Abstract

The mechanisms of meiotic arrest in human spermatogenesis are poorly known. A testicular biopsy from an azoospermic male showed complete spermatogenesis arrest at the spermatocyte stage, asynapsis, lack of formation of the XY body, partial reversion to a mitotic-like division and cell degeneration both at the prophase and at the abnormal cell divisions. Synaptonemal complex analysis showed minor segments of synapsis and mainly single axes. Fluorescent immunolocalization of meiotic proteins showed normal SYCP3, scarcity of SYCP1, null MLH1 foci, about 10 patches of gamma-H2AX, abnormal presence of BRCA1 among autosomal axes, absence of RAD51 in early and advanced spermatocytes and permanence of gamma-H2AX labelling up to the abnormal spermatocyte divisions that are the most advanced stage reached. There are at least six dominions of evenly packed chromatin resembling that of the normal XY body, but no true XY body.
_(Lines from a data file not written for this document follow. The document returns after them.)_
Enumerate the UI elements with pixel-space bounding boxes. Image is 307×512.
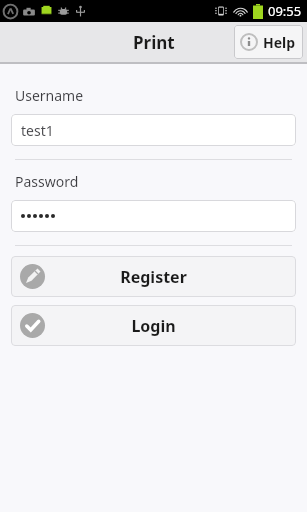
- button[interactable]: [11, 200, 296, 232]
- staticText: Help: [263, 33, 296, 52]
- staticText: test1: [21, 121, 54, 140]
- staticText: Username: [15, 86, 84, 105]
- button[interactable]: Login: [11, 305, 296, 346]
- staticText: Password: [15, 172, 79, 191]
- staticText: Login: [131, 315, 176, 337]
- staticText: Register: [120, 266, 187, 288]
- button[interactable]: Help: [234, 25, 303, 59]
- staticText: Print: [133, 31, 175, 54]
- button[interactable]: test1: [11, 114, 296, 146]
- button[interactable]: Register: [11, 256, 296, 297]
- staticText: 09:55: [268, 2, 302, 20]
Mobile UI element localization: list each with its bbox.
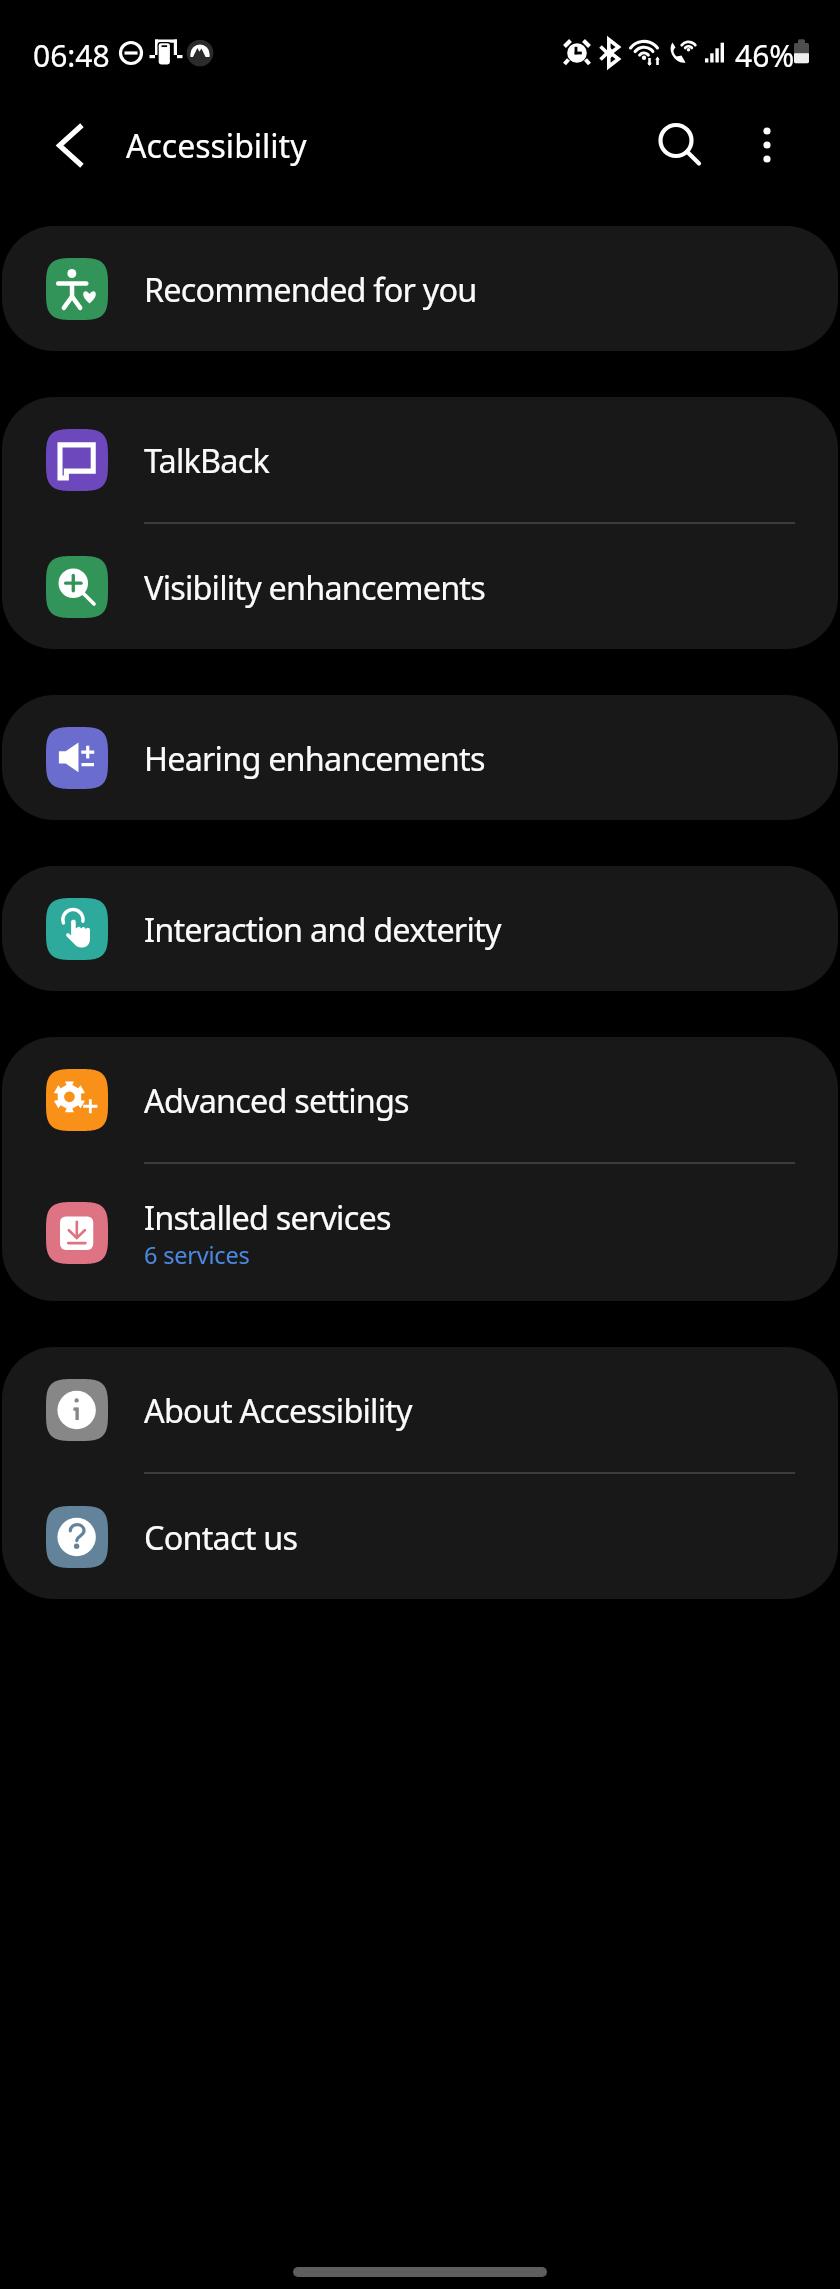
- button[interactable]: Recommended for you: [2, 226, 838, 351]
- button[interactable]: Navigate up: [26, 97, 114, 185]
- button[interactable]: Advanced settings: [2, 1037, 838, 1162]
- staticText: Interaction and dexterity: [144, 907, 501, 951]
- staticText: Visibility enhancements: [144, 565, 485, 609]
- button[interactable]: Contact us: [2, 1474, 838, 1599]
- staticText: TalkBack: [144, 438, 269, 482]
- staticText: 06:48: [33, 35, 110, 76]
- staticText: 46%: [735, 35, 795, 76]
- button[interactable]: About Accessibility: [2, 1347, 838, 1472]
- staticText: 6 services: [144, 1239, 250, 1271]
- staticText: Accessibility: [126, 124, 307, 168]
- staticText: About Accessibility: [144, 1388, 412, 1432]
- staticText: Recommended for you: [144, 267, 477, 311]
- button[interactable]: TalkBack: [2, 397, 838, 522]
- button[interactable]: Search: [632, 97, 720, 185]
- staticText: Hearing enhancements: [144, 736, 485, 780]
- staticText: Advanced settings: [144, 1078, 409, 1122]
- staticText: Installed services: [144, 1195, 391, 1239]
- button[interactable]: Installed services: [2, 1164, 838, 1301]
- button[interactable]: More options: [723, 97, 811, 185]
- button[interactable]: Visibility enhancements: [2, 524, 838, 649]
- button[interactable]: Interaction and dexterity: [2, 866, 838, 991]
- button[interactable]: Hearing enhancements: [2, 695, 838, 820]
- staticText: Contact us: [144, 1515, 298, 1559]
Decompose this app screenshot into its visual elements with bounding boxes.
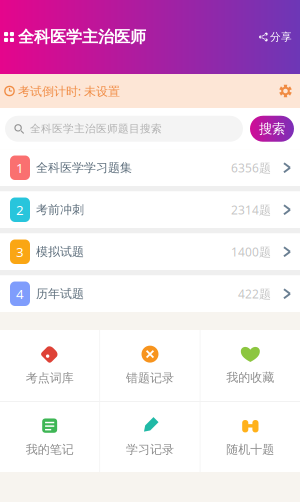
button[interactable]: 学习记录	[100, 402, 200, 472]
button[interactable]: 随机十题	[201, 402, 300, 472]
staticText: 学习记录	[126, 442, 174, 457]
staticText: 2	[16, 201, 24, 219]
staticText: 考试倒计时: 未设置	[18, 83, 120, 99]
staticText: 4	[16, 285, 24, 303]
staticText: 分享	[270, 30, 292, 44]
button[interactable]: 搜索	[250, 116, 294, 142]
staticText: 我的笔记	[26, 442, 74, 457]
staticText: 模拟试题	[36, 244, 84, 259]
staticText: 随机十题	[226, 442, 274, 457]
staticText: 考点词库	[26, 371, 74, 385]
button[interactable]: 2	[0, 192, 300, 228]
button[interactable]: 4	[0, 276, 300, 312]
staticText: 6356题	[231, 160, 271, 176]
staticText: 422题	[238, 286, 271, 302]
staticText: 全科医学主治医师题目搜索	[30, 122, 162, 135]
staticText: 考前冲刺	[36, 202, 84, 217]
button[interactable]: 错题记录	[100, 330, 200, 401]
staticText: 2314题	[231, 202, 271, 218]
button[interactable]: 3	[0, 234, 300, 270]
button[interactable]: 1	[0, 150, 300, 186]
button[interactable]: 全科医学主治医师	[4, 27, 146, 47]
staticText: 全科医学学习题集	[36, 160, 132, 175]
staticText: 错题记录	[126, 371, 174, 385]
staticText: 全科医学主治医师	[18, 27, 146, 47]
button[interactable]: 考点词库	[0, 330, 99, 401]
button[interactable]: 分享	[259, 30, 292, 44]
staticText: 历年试题	[36, 286, 84, 301]
staticText: 1	[16, 159, 24, 177]
button[interactable]: 全科医学主治医师题目搜索	[5, 116, 243, 142]
button[interactable]: 我的收藏	[201, 330, 300, 401]
staticText: 搜索	[259, 121, 285, 137]
staticText: 3	[16, 243, 24, 261]
button[interactable]: 我的笔记	[0, 402, 99, 472]
button[interactable]: 考试倒计时: 未设置	[0, 74, 300, 108]
staticText: 1400题	[231, 244, 271, 260]
staticText: 我的收藏	[226, 370, 274, 385]
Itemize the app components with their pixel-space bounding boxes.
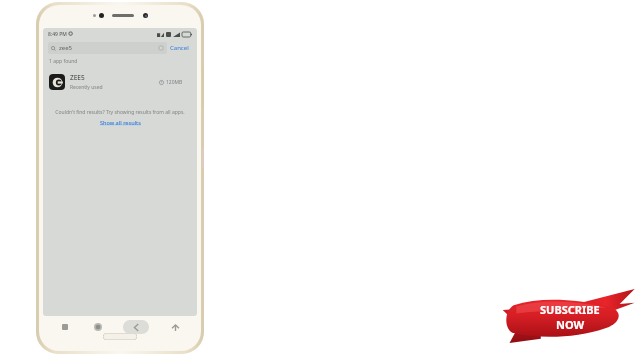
button[interactable]: Home	[91, 320, 105, 334]
button[interactable]: zee5	[48, 42, 167, 54]
staticText: ZEE5	[70, 73, 85, 82]
button[interactable]: Recents	[58, 320, 72, 334]
staticText: NOW	[556, 317, 585, 332]
staticText: 120MB	[166, 79, 183, 86]
button[interactable]: Up	[168, 320, 182, 334]
button[interactable]: Back	[123, 320, 149, 334]
staticText: Cancel	[170, 44, 189, 52]
button[interactable]: ZEE5	[43, 71, 197, 93]
staticText: Couldn't find results? Try showing resul…	[47, 109, 193, 116]
staticText: 1 app found	[49, 58, 78, 65]
button[interactable]: Cancel	[167, 42, 192, 54]
staticText: Recently used	[70, 84, 103, 91]
staticText: Show all results	[100, 119, 141, 126]
button[interactable]: Show all results	[96, 118, 145, 127]
staticText: SUBSCRIBE	[540, 302, 600, 317]
staticText: 8:49 PM	[48, 31, 67, 38]
staticText: zee5	[59, 44, 73, 52]
button[interactable]: Subscribe Now	[500, 286, 636, 346]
The protein phenotype and the fine structure of the nuclei are compatible with a deficiency of the processing of double-strand DNA breaks in the zygotene-like spermatocytes, but the features of this defect do not agree with Spo11, Sycp1, Atm and Dmc1 null mutations, which give absence of XY body, synapsis disturbances and spermatocyte apoptosis in mice.